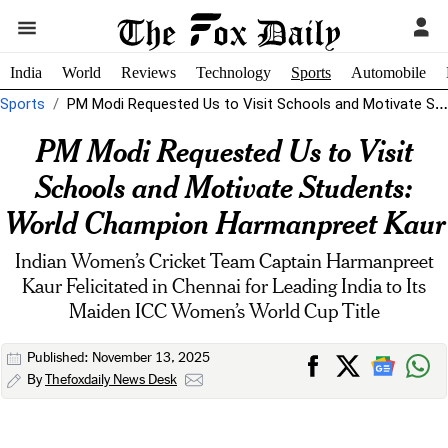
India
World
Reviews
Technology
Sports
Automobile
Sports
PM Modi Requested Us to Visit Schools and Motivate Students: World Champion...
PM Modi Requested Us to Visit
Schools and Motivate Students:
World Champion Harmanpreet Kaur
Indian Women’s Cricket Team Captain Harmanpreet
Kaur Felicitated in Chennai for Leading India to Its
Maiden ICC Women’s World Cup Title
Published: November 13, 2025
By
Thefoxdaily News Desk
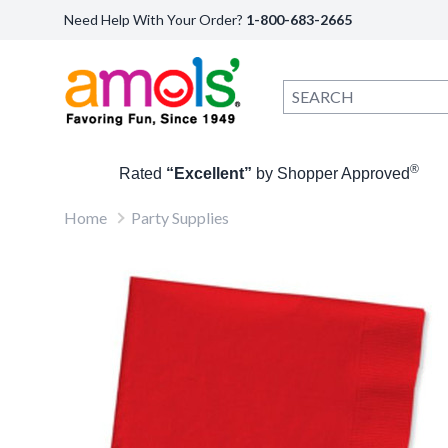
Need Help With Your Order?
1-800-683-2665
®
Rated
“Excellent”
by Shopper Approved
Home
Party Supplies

★ ★ ★

• **What the exercise asks**
From the data, list each line in which the string "Motivate" appears.

• **Answer to this problem**
PM Modi Requested Us to Visit Schools and Motivate Students: World Champion...
Schools and Motivate Students:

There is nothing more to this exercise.